Implement a Backend
So you want to build an OJS backend. Maybe you need an in-memory implementation for testing, a SQLite backend for embedded use, or a Kafka-backed system for event streaming. This guide walks through everything you need to implement, from the core interfaces to passing the conformance test suite.
What a backend is responsible for
Section titled “What a backend is responsible for”An OJS backend is the storage and coordination layer that sits between clients (producers) and workers (consumers). It has four core responsibilities:
- Job persistence: Store job envelopes durably, including all attributes, args, metadata, and results.
- State management: Enforce the 8-state lifecycle and reject invalid transitions.
- Atomic operations: Guarantee that state transitions are atomic. Two workers fetching from the same queue must never claim the same job.
- Worker coordination: Track active workers via heartbeats, enforce visibility timeouts, and requeue jobs from crashed workers.

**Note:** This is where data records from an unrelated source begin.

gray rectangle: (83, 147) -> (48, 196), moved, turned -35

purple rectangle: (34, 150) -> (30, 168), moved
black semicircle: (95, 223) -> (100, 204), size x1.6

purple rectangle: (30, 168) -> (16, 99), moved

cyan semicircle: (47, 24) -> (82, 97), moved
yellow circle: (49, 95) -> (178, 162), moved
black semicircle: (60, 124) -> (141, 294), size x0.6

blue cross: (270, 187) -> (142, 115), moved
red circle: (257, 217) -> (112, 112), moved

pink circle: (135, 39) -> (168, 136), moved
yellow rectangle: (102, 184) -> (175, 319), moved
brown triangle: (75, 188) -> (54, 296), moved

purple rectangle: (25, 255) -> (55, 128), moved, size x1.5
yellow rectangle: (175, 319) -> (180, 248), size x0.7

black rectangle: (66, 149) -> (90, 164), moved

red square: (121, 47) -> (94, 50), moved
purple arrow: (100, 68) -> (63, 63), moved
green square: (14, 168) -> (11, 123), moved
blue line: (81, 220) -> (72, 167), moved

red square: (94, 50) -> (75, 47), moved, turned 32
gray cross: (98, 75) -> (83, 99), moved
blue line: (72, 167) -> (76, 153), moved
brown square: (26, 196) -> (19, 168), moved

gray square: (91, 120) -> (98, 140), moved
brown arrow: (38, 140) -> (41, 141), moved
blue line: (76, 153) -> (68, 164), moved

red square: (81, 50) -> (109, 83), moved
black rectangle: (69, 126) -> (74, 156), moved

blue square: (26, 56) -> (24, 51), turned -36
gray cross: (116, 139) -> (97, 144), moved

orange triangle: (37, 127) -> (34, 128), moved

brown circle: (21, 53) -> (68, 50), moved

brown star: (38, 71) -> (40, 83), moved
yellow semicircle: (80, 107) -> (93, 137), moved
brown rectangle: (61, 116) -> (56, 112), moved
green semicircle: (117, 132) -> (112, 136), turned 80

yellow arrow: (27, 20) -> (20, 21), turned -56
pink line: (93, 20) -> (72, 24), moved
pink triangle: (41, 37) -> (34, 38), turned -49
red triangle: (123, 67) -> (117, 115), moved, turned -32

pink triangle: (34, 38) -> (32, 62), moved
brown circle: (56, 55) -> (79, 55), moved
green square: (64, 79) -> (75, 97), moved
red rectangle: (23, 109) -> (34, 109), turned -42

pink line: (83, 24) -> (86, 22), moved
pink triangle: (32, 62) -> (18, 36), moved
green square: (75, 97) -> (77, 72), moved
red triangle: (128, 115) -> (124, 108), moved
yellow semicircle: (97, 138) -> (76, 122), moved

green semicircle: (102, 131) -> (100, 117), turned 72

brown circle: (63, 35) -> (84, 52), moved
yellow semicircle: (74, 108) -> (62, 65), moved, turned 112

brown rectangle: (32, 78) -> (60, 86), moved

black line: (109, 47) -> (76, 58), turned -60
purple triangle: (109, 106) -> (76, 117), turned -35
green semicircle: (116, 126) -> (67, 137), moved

The key design principle is server-side intelligence. Retry decisions, scheduling, state transitions, and backoff calculations all happen in your backend. SDKs stay thin.
The Backend interface
Section titled “The Backend interface”Looking at the official Go implementations, here is the core interface your backend needs to satisfy:
type Backend interface { // Core operations (Level 0) Push(ctx context.Context, job *Job) (*Job, error) Fetch(ctx context.Context, queues []string, count int, workerID string, visibilityTimeoutMs int) ([]*Job, error) Ack(ctx context.Context, jobID string, result []byte) (*AckResponse, error) Nack(ctx context.Context, jobID string, jobErr *JobError, requeue bool) (*NackResponse, error) Info(ctx context.Context, jobID string) (*Job, error) Cancel(ctx context.Context, jobID string) (*Job, error) ListQueues(ctx context.Context) ([]QueueInfo, error) Health(ctx context.Context) (*HealthResponse, error)

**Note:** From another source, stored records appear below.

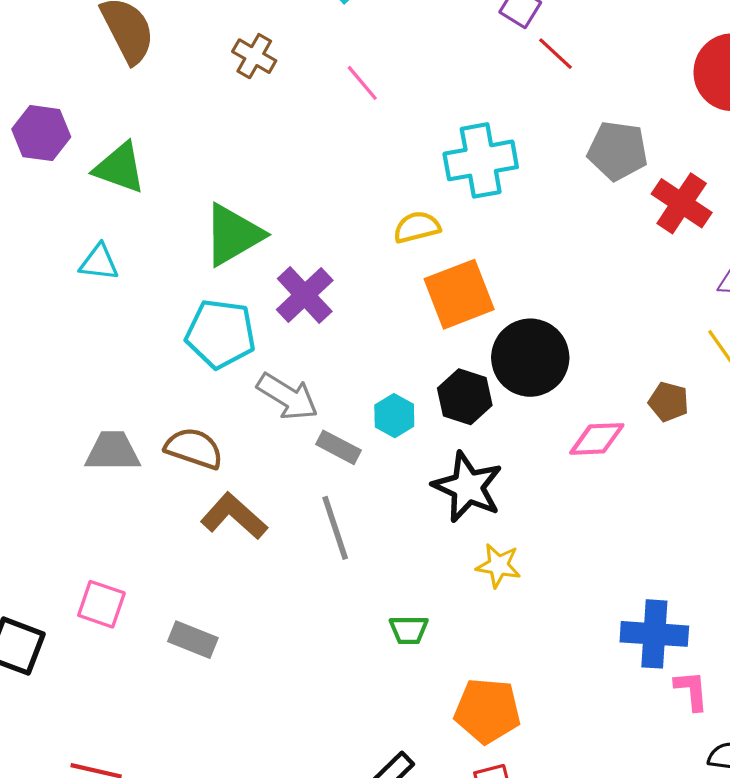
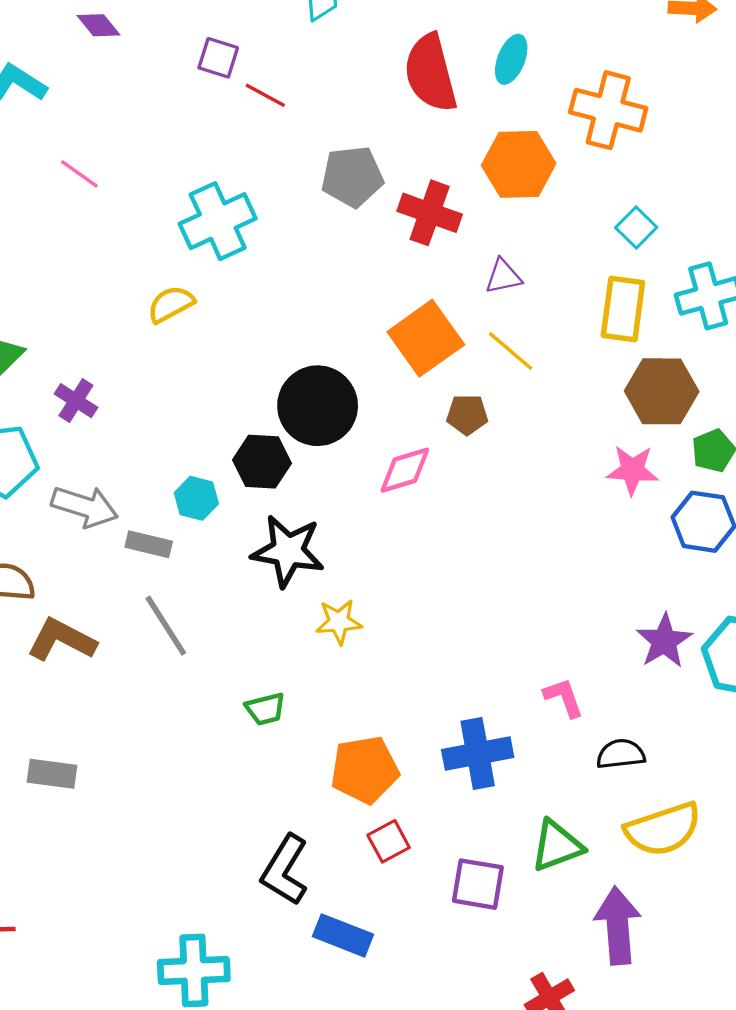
orange square: (459, 294) -> (426, 338), moved
purple cross: (305, 295) -> (76, 401), size x0.7
blue cross: (654, 634) -> (478, 753), moved

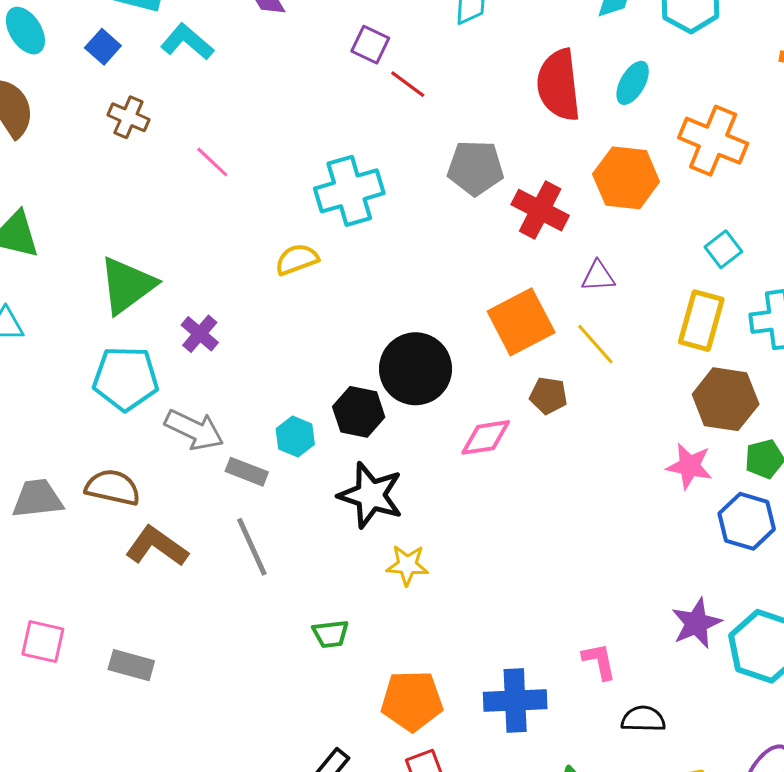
pink line: (79, 174) -> (212, 162), moved

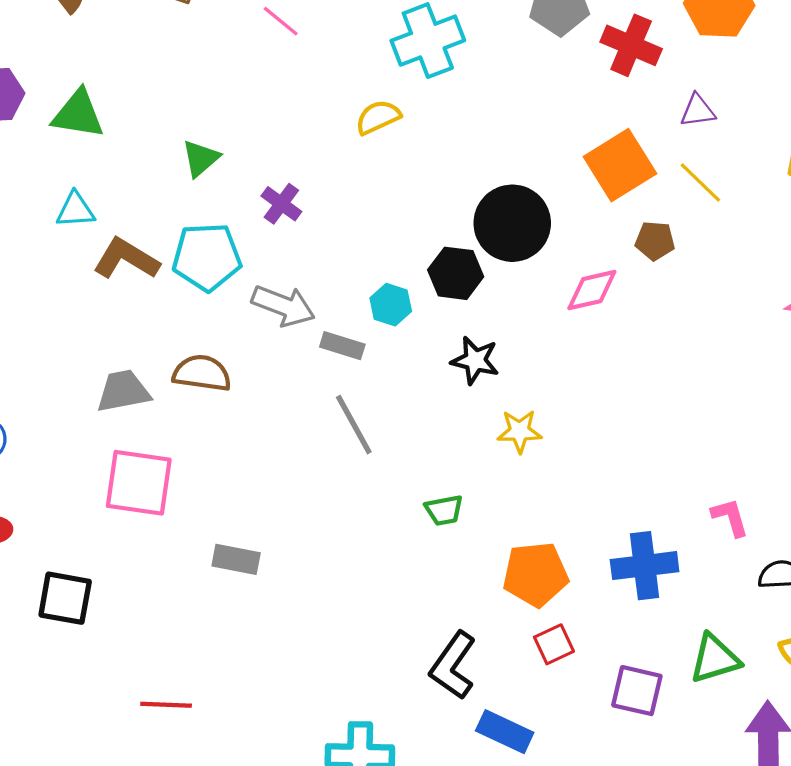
green triangle: (127, 285) -> (201, 158), size x0.6
black star: (371, 495) -> (475, 360), size x0.7
brown L-shape: (157, 546) -> (126, 259), moved
pink square: (43, 642) -> (139, 483), moved, size x1.5

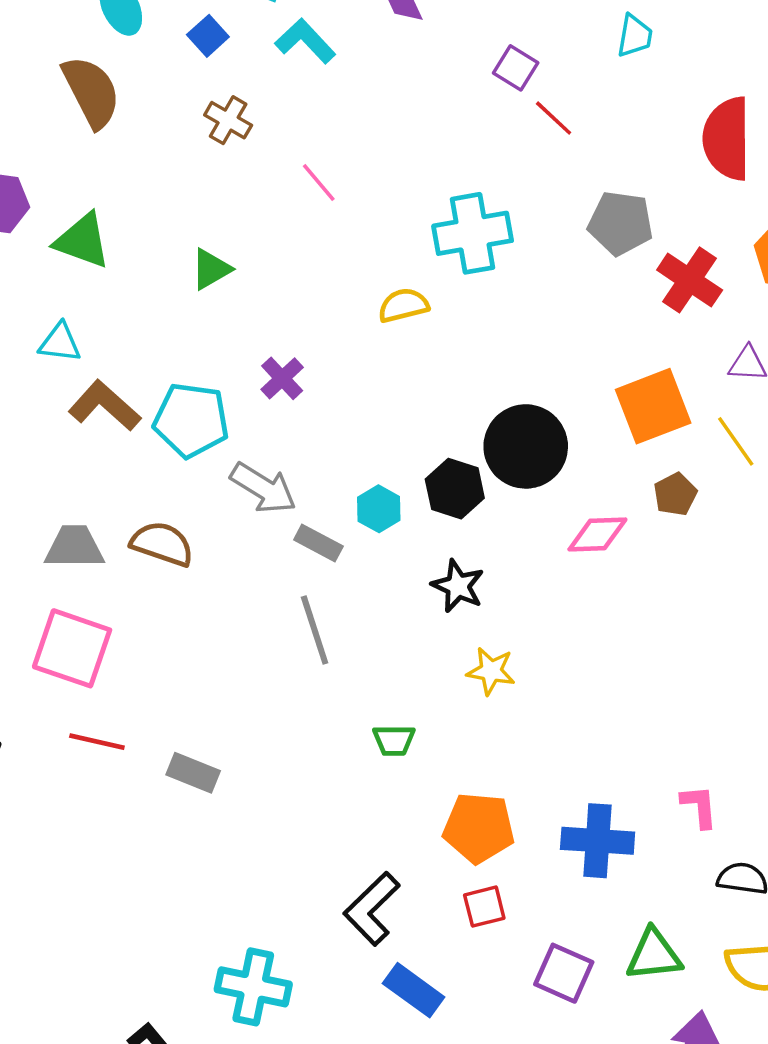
green triangle: (201, 158) -> (211, 269), moved
brown pentagon: (655, 241) -> (675, 494), turned 30
gray rectangle: (236, 559) -> (193, 773), moved
red line: (166, 705) -> (97, 742), moved

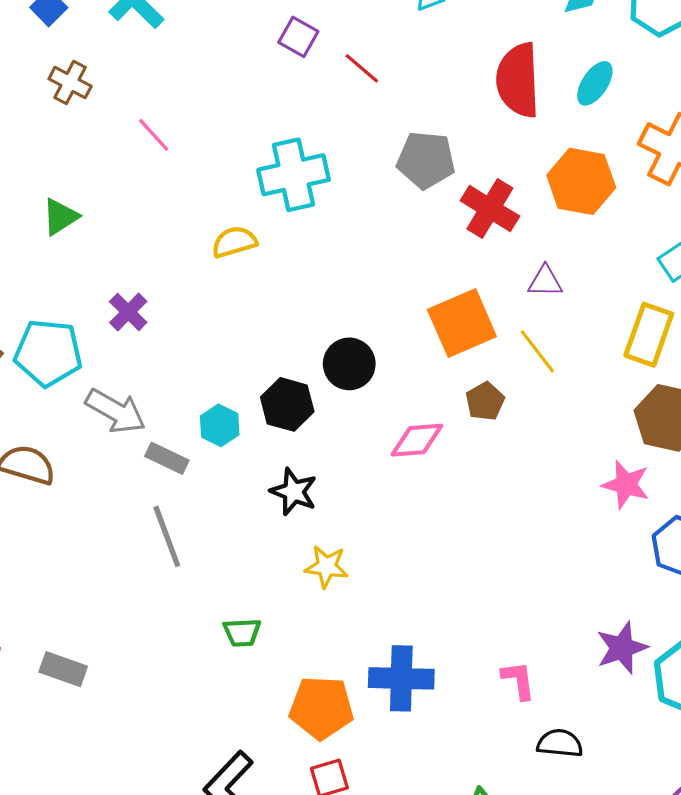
purple square: (516, 68) -> (298, 37), moved
black circle: (526, 446) -> (349, 364), size x0.7
blue cross: (598, 841) -> (401, 678), moved

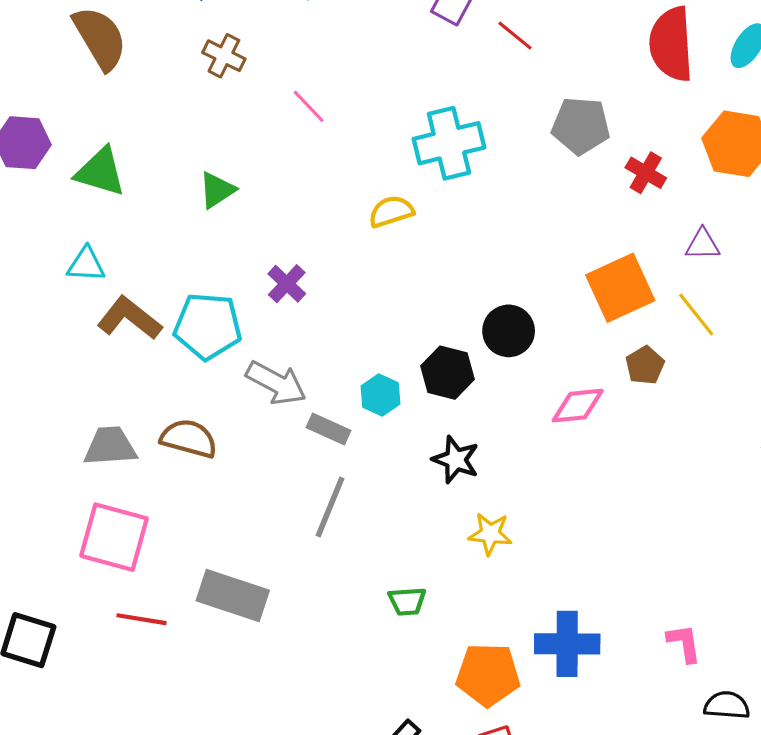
red cross: (490, 208) -> (646, 173), size x0.7
gray line: (167, 536) -> (330, 507), turned 44
gray rectangle: (63, 669) -> (233, 596), moved, size x1.5

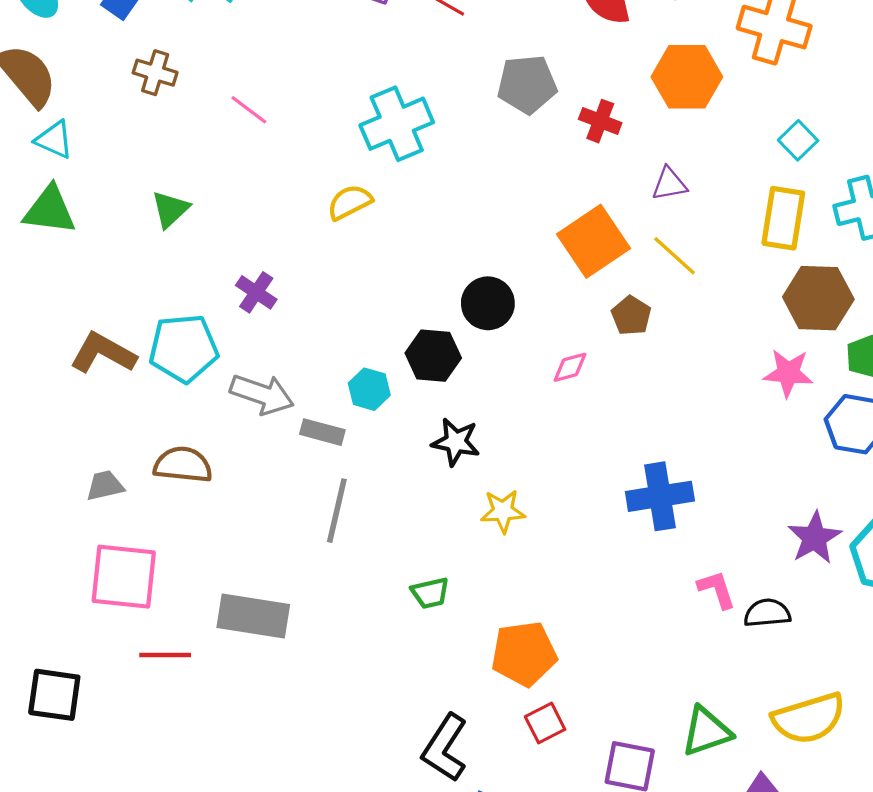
cyan triangle: (86, 264) -> (54, 140), moved, turned 30
pink diamond: (578, 406) -> (570, 367), size x0.7
gray trapezoid: (110, 446) -> (105, 486), size x0.7
blue cross: (567, 644) -> (660, 496), moved
black semicircle: (727, 705) -> (767, 613), moved

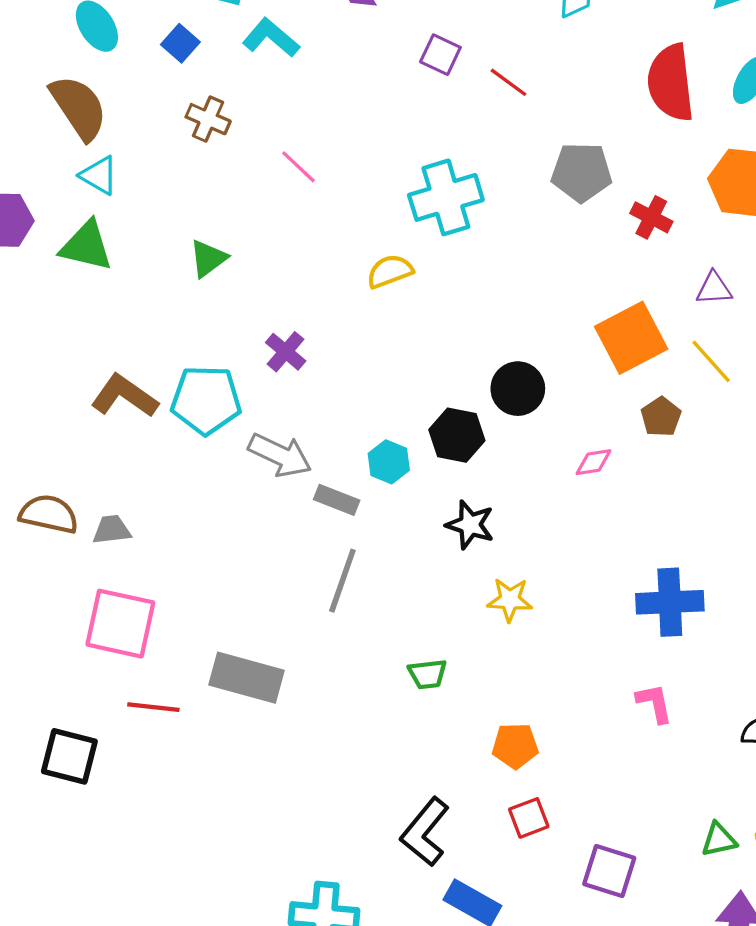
brown semicircle: (183, 465) -> (49, 514), moved
pink L-shape: (717, 589) -> (654, 703), moved
orange pentagon: (524, 654) -> (515, 746), size x0.7
black square: (54, 695) -> (69, 756), moved
green triangle: (706, 732) -> (719, 840), moved, size x0.7

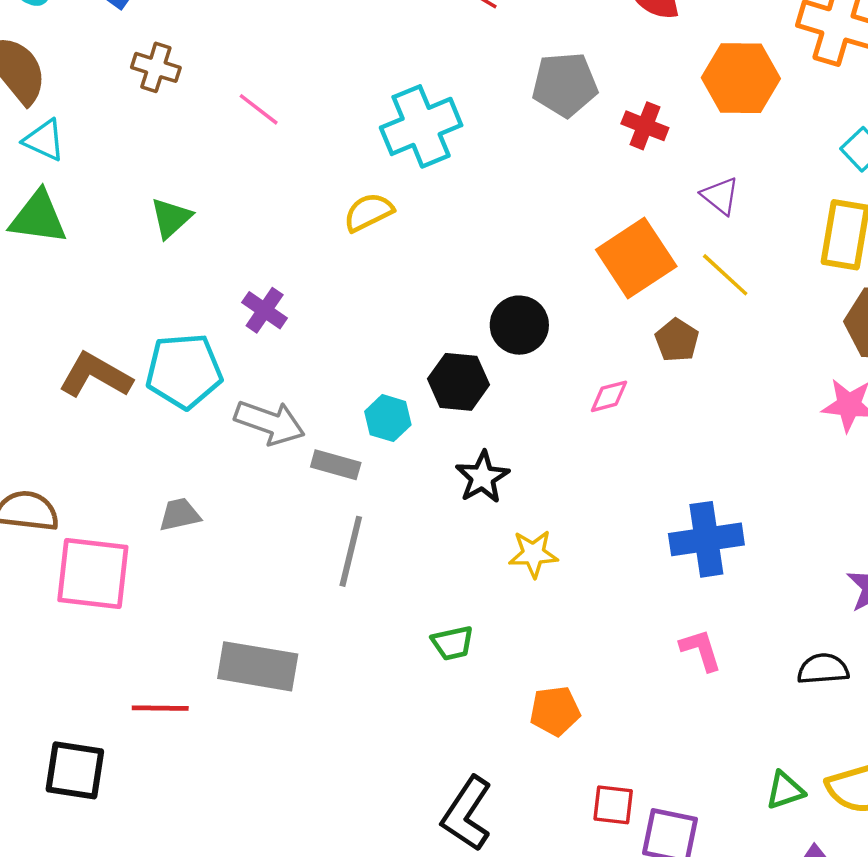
purple triangle: (714, 288) -> (720, 196), turned 48
black star: (470, 525) -> (482, 477), turned 30
gray trapezoid: (112, 530) -> (180, 515), moved
pink square: (120, 624) -> (93, 573), moved
red square: (529, 818) -> (613, 805), moved, turned 33

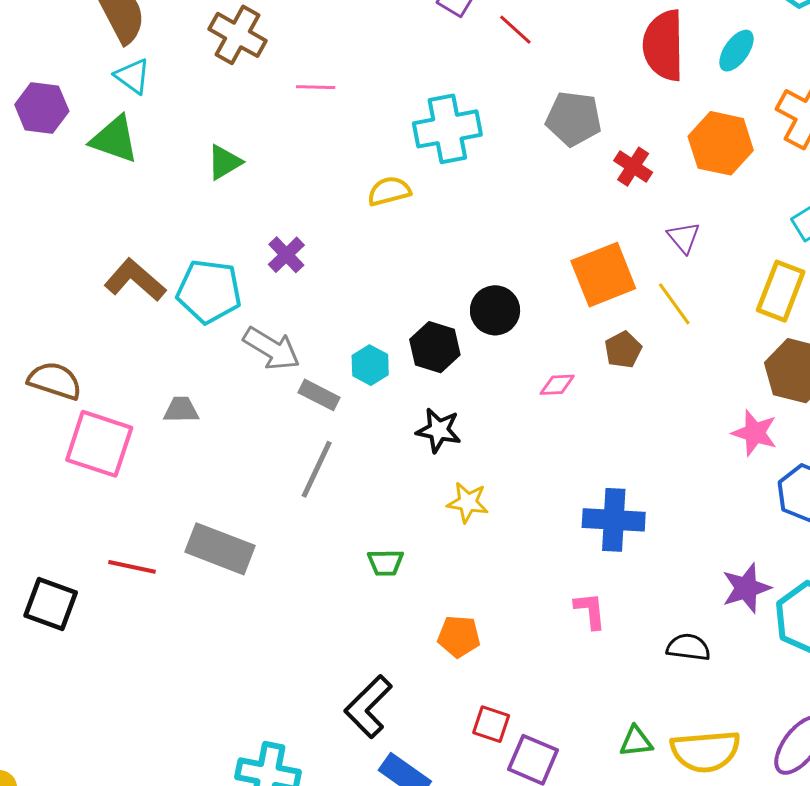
brown cross: (156, 67) -> (238, 35), size x1.4
pink line: (259, 109) -> (316, 87), turned -48
black star: (482, 477) -> (439, 430), turned 30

// Reliability (Level 1) Heartbeat(ctx context.Context, workerID string, activeJobs []string, visibilityTimeoutMs int) (*HeartbeatResponse, error) ListDeadLetter(ctx context.Context, limit, offset int) ([]*Job, int, error) RetryDeadLetter(ctx context.Context, jobID string) (*Job, error) DeleteDeadLetter(ctx context.Context, jobID string) error
// Scheduling (Level 2) RegisterCron(ctx context.Context, cron *CronJob) (*CronJob, error) ListCron(ctx context.Context) ([]*CronJob, error) DeleteCron(ctx context.Context, name string) (*CronJob, error)

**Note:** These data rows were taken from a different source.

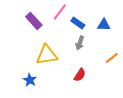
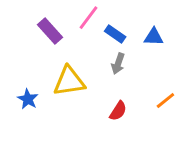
orange line: (112, 58) -> (165, 101), moved
blue star: (30, 80) -> (28, 99), moved

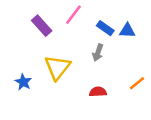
blue rectangle: (115, 34) -> (105, 28), moved
yellow triangle: (69, 81) -> (58, 67), turned -44
red semicircle: (118, 111) -> (98, 92), turned -126

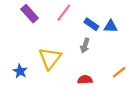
purple rectangle: (42, 26) -> (30, 14), moved

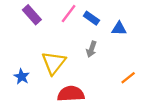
blue rectangle: (91, 24) -> (91, 18), moved
red semicircle: (85, 80) -> (71, 94), moved, size x1.6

// Workflows (Level 3) CreateWorkflow(ctx context.Context, req *WorkflowRequest) (*Workflow, error) GetWorkflow(ctx context.Context, id string) (*Workflow, error) CancelWorkflow(ctx context.Context, id string) (*Workflow, error) AdvanceWorkflow(ctx context.Context, workflowID string, jobID string, result json.RawMessage, failed bool) error
// Advanced (Level 4) PushBatch(ctx context.Context, jobs []*Job) ([]*Job, error) QueueStats(ctx context.Context, name string) (*QueueStats, error) PauseQueue(ctx context.Context, name string) error ResumeQueue(ctx context.Context, name string) error
Close() error}You do not need to implement everything at once. Start with Level 0 and work your way up.
Required HTTP endpoints
Section titled “Required HTTP endpoints”Your backend server needs to expose HTTP endpoints following the OJS HTTP Binding specification. All endpoints live under the /ojs/v1 base path, with one exception: the conformance manifest at /ojs/manifest.
Level 0 (Core) endpoints
Section titled “Level 0 (Core) endpoints”These are the minimum for a conforming implementation:
| Method | Path | Purpose |
|---|---|---|
GET | /ojs/manifest | Conformance manifest (no /v1 prefix) |
GET | /ojs/v1/health | Health check |
POST | /ojs/v1/jobs | Enqueue a job (PUSH) |
POST | /ojs/v1/workers/fetch | Claim jobs for processing (FETCH) |
POST | /ojs/v1/workers/ack | Report success (ACK) |
POST | /ojs/v1/workers/nack | Report failure (FAIL) |
GET | /ojs/v1/queues | List queues |
GET | /ojs/v1/schemas | List schemas |
POST | /ojs/v1/schemas | Register schema |
The content type for all requests and responses is application/openjobspec+json. Your server must also accept application/json as an alias.
The conformance manifest
Section titled “The conformance manifest”Every OJS backend must serve a manifest at GET /ojs/manifest. This tells clients what your backend supports:
{ "specversion": "1.0", "implementation": { "name": "ojs-sqlite", "version": "0.1.0", "language": "go", "repository": "https://github.com/you/ojs-sqlite" }, "conformance_level": 0, "conformance_tier": "runtime", "protocols": ["http"], "backend": "sqlite"}Update conformance_level as you implement more features.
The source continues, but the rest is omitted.